[DUBOIS, Edward] St. Godwin: A Tale of the Sixteenth, Seventeenth, and Eighteenth Century by Count Reginald de St. Leon, London: [by T. Bensley and J. Crowder] for J. Wright, 1800, 12°, FIRST EDITION, second issue, with half title (half title soiled, marginal soiling and browning, final leaf detached), late 19th-century black quarter morocco (covers detached, head of spine torn away), partly uncut.

Details
[DUBOIS, Edward] St. Godwin: A Tale of the Sixteenth, Seventeenth, and Eighteenth Century by Count Reginald de St. Leon, London: [by T. Bensley and J. Crowder] for J. Wright, 1800, 12°, FIRST EDITION, second issue, with half title (half title soiled, marginal soiling and browning, final leaf detached), late 19th-century black quarter morocco (covers detached, head of spine torn away), partly uncut.

Lot Essay

A sequel to Godwin's St. Leon. A Tale of the Sixteenth Century (1799). As famous as Caleb Williams in its day, Godwin's ponderous novel was built round the idea of a man who is unhappy in the secret possession of immortality and unlimited wealth. This parody by Dubois at first follows the original plot closely.
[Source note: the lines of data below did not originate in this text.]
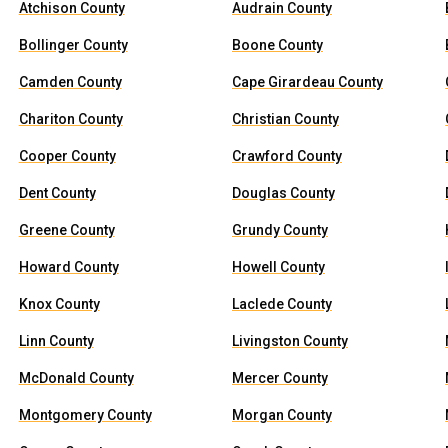
Atchison County
Audrain County
Bollinger County
Boone County
Camden County
Cape Girardeau County
Chariton County
Christian County
Cooper County
Crawford County
Dent County
Douglas County
Greene County
Grundy County
Howard County
Howell County
Knox County
Laclede County
Linn County
Livingston County
McDonald County
Mercer County
Montgomery County
Morgan County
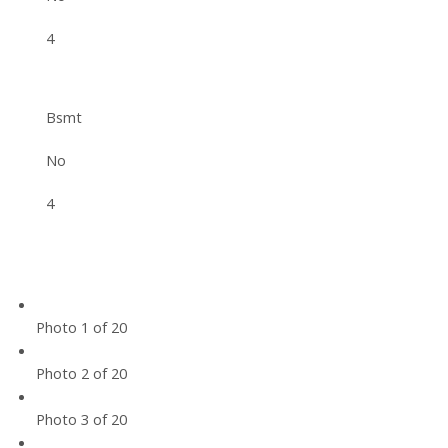
4
Bsmt
No
4
Photo 1 of 20
Photo 2 of 20
Photo 3 of 20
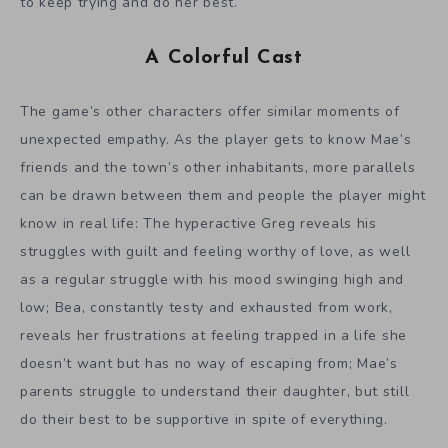
to keep trying and do her best.
A Colorful Cast
The game’s other characters offer similar moments of
unexpected empathy. As the player gets to know Mae’s
friends and the town’s other inhabitants, more parallels
can be drawn between them and people the player might
know in real life: The hyperactive Greg reveals his
struggles with guilt and feeling worthy of love, as well
as a regular struggle with his mood swinging high and
low; Bea, constantly testy and exhausted from work,
reveals her frustrations at feeling trapped in a life she
doesn’t want but has no way of escaping from; Mae’s
parents struggle to understand their daughter, but still
do their best to be supportive in spite of everything.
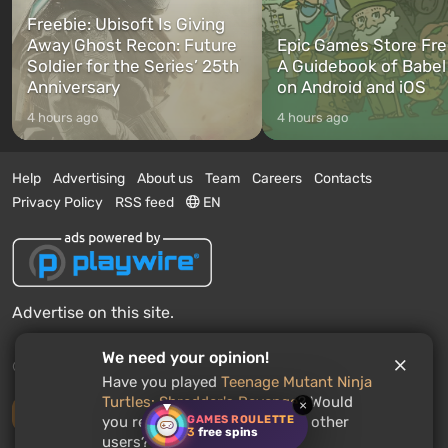
Freebie: Ubisoft Is Giving
Away Ghost Recon: Future
Epic Games Store Fre
Soldier for the Series’ 25th
A Guidebook of Babel
Anniversary
on Android and iOS
4 hours ago
4 hours ago
Help
Advertising
About us
Team
Careers
Contacts
Privacy Policy
RSS feed
EN
Advertise on this site.
We need your opinion!
© 2011 - 2026 VGTimes
Have you played
Teenage Mutant Ninja
Turtles: Shredder's Revenge
? Would
×
Desktop version
GAMES ROULETTE
you recommend this game to other
3
free spins
users?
The immortal hero possesses both the elixir of life and the philosopher's stone, but his adventures are continued up to the present day, so that after a period of 177 years and 2 days in the Bastille, the French Revolution arrives to restore him to liberty. After being shipwrecked off the coast of America, St. Leon, sounding remarkably like Godwin himself, settles down in England in order to write a 2-volume treatise on the perfectibility of man.